Leah was engaged in conversation with Charles. I poked the fire irritably. "I was doing a show once in Wollongong", she was saying, "with one of Jack Leach's pythons, a dance show. I was a support act to Danny O'Hara's boxers and the snake got around my neck. It was choking me. I was going blue, and not one of those men would come near me. They wouldn't touch the snake."

"I would have," Charles said.

"I know you would have," Leah smiled. "That's what I'm saying."

"What happened?" Sonia asked and I imagined she moved a fraction away from me.

"I bit its tail," the dancer said, "and it let go enough for me to get it off."

"I've often considered show business," I said.

"Oh yes," said Leah, but she was more interested in Charles.

"Yes," I said. God damn it. I did not even want the woman to stay. I would rather she left. I did not like her tone. I did not even care for her looks and I certainly had no thoughts of anything as dangerous as a fuck. I am Herbert Badgery, I thought, a man who nearly had an aircraft factory, a pioneer aviator anyway, a salesman of more than usual skill, and here I am being patronized by a girl who is self-important because she can touch a snake. I, who have travelled the country with a cannon behind me, have built mansions, resumed land, skinned a crow with nothing but air from my lungs, and disappeared from human sight before witnesses.

"Yes," I said, "the entertaining arts have always attracted me."

"It's a hard life," Leah said, "and full of trickery and deception, people like Mervyn Sullivan who will steal your act and leave your picture up when you no longer work for them."

"Magic was my field," I said. For the admiration of a woman I did not know, I spent this little piece of gold which was not intended as currency at all. It was all I had in my empty pockets.

"Disappearing acts," I said, the master of self-delusion, imagining I could simply say it and not have to go through with a performance.

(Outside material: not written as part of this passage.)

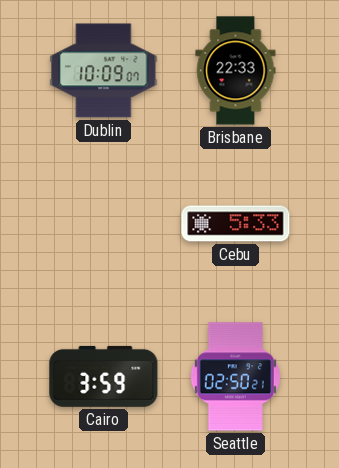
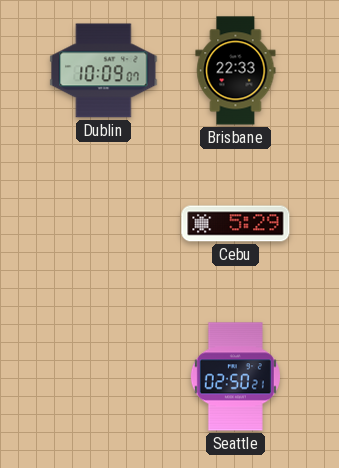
Cebu: 5:33 -> 5:29
Cairo: 3:59 -> none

"Very common," she said, "but hardly enough to run a whole show on. You'd be surprised at the number of people I meet who think that they could make a living because they can throw a few balls into the air. One trick is not enough. One dance is not enough. I do the Emu Dance, the Fan Dance, the Snake Dance, the Dance of the Seven Veils. It is the snake that gets them in, but it is not enough by itself. Anyone who has read Cole's Funny Picture Book knows how to do a disappearing act. Nothing personal," she said quickly, seeing me rising from my log. "I am merely pointing out the difference between a professional and an amateur."

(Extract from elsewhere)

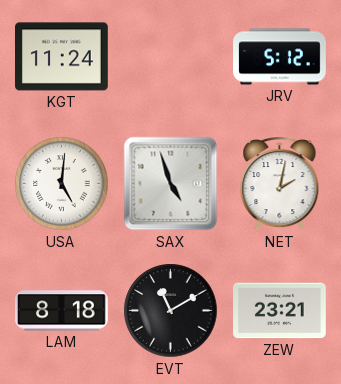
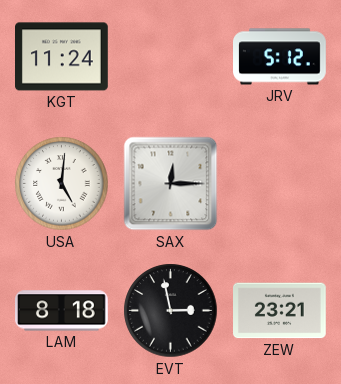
SAX: 4:57 -> 12:15
NET: 2:02 -> none
EVT: 11:10 -> 2:58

I stood before them. I can still see their eyes in the firelight, the Dodge, in the distance, half hidden by mist, the frying pan sitting amongst the cracked river rocks of the fireplace, the sheen on the snake's black back as it pressed itself against the warmth of a child's and a woman's body.

I made the dragon.

I put my foot on my knee. I held my arm in the air. I teetered on my toes. I summoned up the terrible flag of the English, the pipes and drums of the band, their blue shirts and white moleskins, the brains of Goon's father like the brains of the pig. The river banks flowed with the Chinese, a yellow river of fear over boulders as smooth and unyielding as dragons' eggs. The cart ran down Han and the bone splintered his leg: it thrust outwards like a dagger, drove through his smooth hairless thigh and he looked at it with astonishment: this enemy he had harboured innocently within him. My father galloped his team, his eyes bright, clear blue, dragging his cannon, cracking his whip.

I wanted to call out but I could not. The dragon came and it was bigger than the dragon I knew before, for a child does not know enough to make a powerful dragon. A child makes a childish dragon from children's fears, a cub with soft paws and breath that smells of warm milk.